If $T(W)⊆W$ show $W$ spaned by eigenvectors.

Question

Let $T$ be a linear transformation of a finite dimensional real vector space $V$ and assume that $V$ is spanned by eigenvectors of $T$. If $T(W)⊆W$ for some subspace $W⊆V$, show that $W$ spaned by eigenvectors. Any suggestion? Thanks.

Answer 1

Note that the following are equivalent for $T\in L(V)$ on a finite-dimensional $K$-vector space $V$:

1- $T$ is diagonalizable.

2- there exists $p(X)\in K[X]$ which splits over $K$ with simple roots such that $p(T)=0$.

3- $V$ is spanned by eigenvectors of $T$.
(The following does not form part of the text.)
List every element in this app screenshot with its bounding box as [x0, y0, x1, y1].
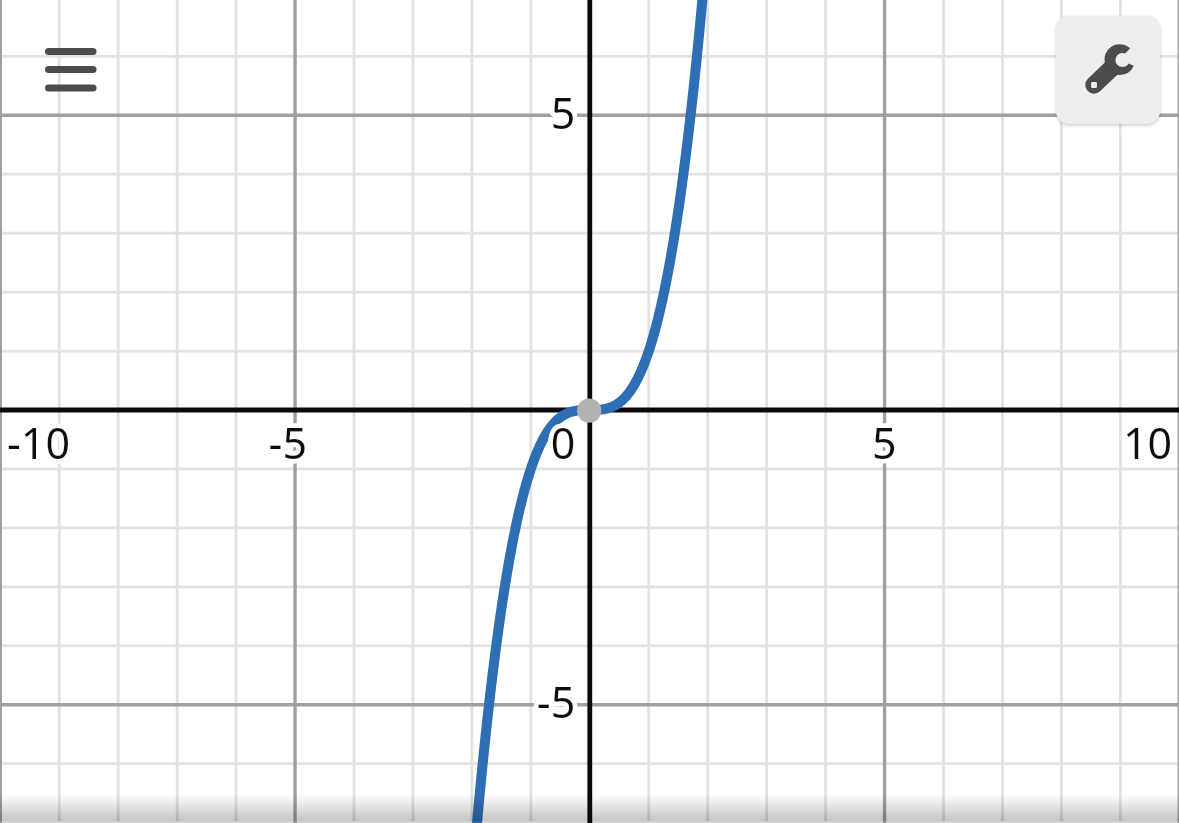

Proof: the only non-completely standard implications are $3\Rightarrow 1$ or $2$. But if there is a spanning set of eigenvectors, one can extract a basis of eigenvectors from that. So $T$ is diagonalizable. $\Box$.
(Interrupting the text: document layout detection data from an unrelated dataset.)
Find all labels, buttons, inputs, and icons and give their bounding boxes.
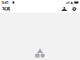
staticText: 9:41 bbox=[2, 0, 8, 5]
staticText: 写真 bbox=[2, 6, 10, 11]
button[interactable]: Account bbox=[61, 5, 68, 13]
button[interactable]: Settings bbox=[71, 5, 78, 13]
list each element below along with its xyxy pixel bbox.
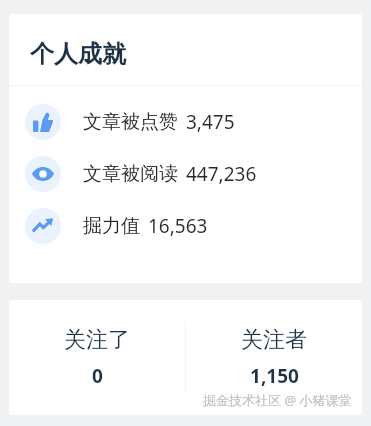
button[interactable]: Likes xyxy=(9,104,362,140)
button[interactable]: Views xyxy=(9,156,362,192)
staticText: 个人成就 xyxy=(30,39,126,69)
staticText: 文章被点赞 xyxy=(83,110,178,134)
other: Views xyxy=(32,163,54,185)
staticText: 关注了 xyxy=(64,326,130,354)
other: Likes xyxy=(33,112,53,132)
button[interactable]: 关注了 xyxy=(9,300,185,415)
staticText: 0 xyxy=(92,363,103,389)
staticText: 3,475 xyxy=(186,109,235,135)
button[interactable]: Power value xyxy=(9,208,362,244)
staticText: 掘力值 xyxy=(83,214,140,238)
staticText: 掘金技术社区 @ 小猪课堂 xyxy=(203,391,352,409)
other: Power value xyxy=(33,216,53,236)
staticText: 关注者 xyxy=(241,326,307,354)
staticText: 文章被阅读 xyxy=(83,162,178,186)
staticText: 16,563 xyxy=(148,213,208,239)
staticText: 447,236 xyxy=(186,161,257,187)
staticText: 1,150 xyxy=(250,363,299,389)
button[interactable]: 关注者 xyxy=(186,300,362,415)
Now assuming $V$ is spanned by eigenvectors of $T$, we know that there exists a polynomial $p(X)$ splitting over $K$ with simple roots, such that $p(T)=0$. E.g. the minimal polynomial of $T$.
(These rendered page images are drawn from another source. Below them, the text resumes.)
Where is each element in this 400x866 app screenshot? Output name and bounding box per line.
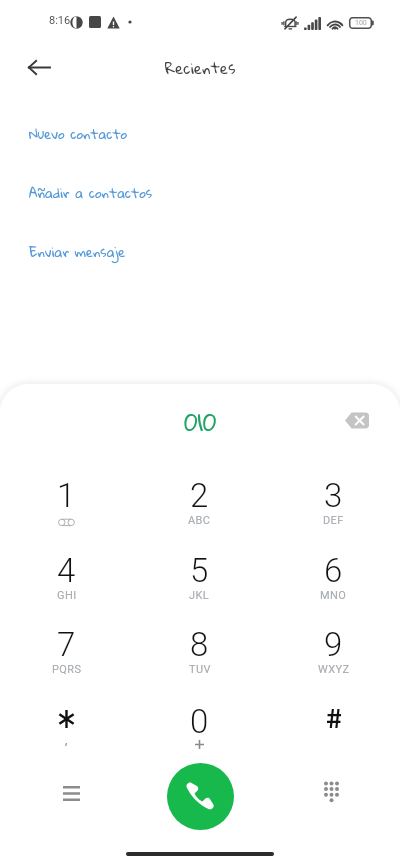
button[interactable]: Backspace bbox=[336, 400, 376, 440]
staticText: Nuevo contacto bbox=[29, 121, 128, 147]
staticText: 1 bbox=[57, 476, 76, 515]
button[interactable]: Enviar mensaje bbox=[0, 239, 400, 265]
button[interactable]: 4 bbox=[0, 537, 133, 611]
staticText: Añadir a contactos bbox=[29, 180, 152, 206]
staticText: DEF bbox=[323, 514, 344, 527]
staticText: 7 bbox=[57, 625, 76, 664]
staticText: 6 bbox=[324, 551, 343, 590]
button[interactable]: 9 bbox=[267, 611, 400, 685]
staticText: , bbox=[65, 733, 68, 747]
button[interactable]: 0 bbox=[133, 688, 266, 762]
button[interactable]: Nuevo contacto bbox=[0, 121, 400, 147]
button[interactable]: 2 bbox=[133, 462, 266, 536]
button[interactable]: 7 bbox=[0, 611, 133, 685]
staticText: 5 bbox=[190, 551, 209, 590]
button[interactable]: Dialpad bbox=[311, 771, 351, 811]
staticText: 8 bbox=[190, 625, 209, 664]
button[interactable]: 6 bbox=[267, 537, 400, 611]
button[interactable]: Call bbox=[167, 763, 234, 830]
staticText: ABC bbox=[188, 514, 211, 527]
staticText: MNO bbox=[320, 589, 347, 602]
staticText: 0 bbox=[190, 702, 209, 741]
staticText: 3 bbox=[324, 476, 343, 515]
button[interactable]: , bbox=[0, 688, 133, 762]
staticText: 010 bbox=[184, 399, 217, 445]
staticText: 9 bbox=[324, 625, 343, 664]
button[interactable]: Call log bbox=[51, 773, 91, 813]
button[interactable]: Añadir a contactos bbox=[0, 180, 400, 206]
staticText: JKL bbox=[189, 589, 210, 602]
button[interactable]: 8 bbox=[133, 611, 266, 685]
staticText: 100 bbox=[355, 19, 367, 27]
staticText: TUV bbox=[189, 663, 211, 676]
staticText: GHI bbox=[57, 589, 77, 602]
button[interactable]: Back bbox=[21, 49, 57, 85]
staticText: 2 bbox=[190, 476, 209, 515]
staticText: 4 bbox=[57, 551, 76, 590]
staticText: Enviar mensaje bbox=[29, 239, 126, 265]
staticText: PQRS bbox=[52, 663, 82, 676]
button[interactable]: 5 bbox=[133, 537, 266, 611]
staticText: Recientes bbox=[165, 53, 236, 83]
button[interactable] bbox=[267, 688, 400, 762]
button[interactable]: 3 bbox=[267, 462, 400, 536]
staticText: 8:16 bbox=[49, 14, 71, 27]
staticText: WXYZ bbox=[318, 663, 350, 676]
button[interactable]: 1 bbox=[0, 462, 133, 536]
Then if $W$ is invariant under $T$, i.e. $T(W)\subseteq W$, we can consider $T_W$ the restriction of $T$ to $W$. Note that every power of $T$ leaves $W$ invariant as well whence $p(T_W)=p(T)_W=0$. Note also that every eigenvector of $T_W$ is an eigenvector of $T$. It follows that $W$ is spanned by eigenvectors of $T$.

Note: in short, if $T$ is diagonalizable, so is every restriction to an invariant subspace.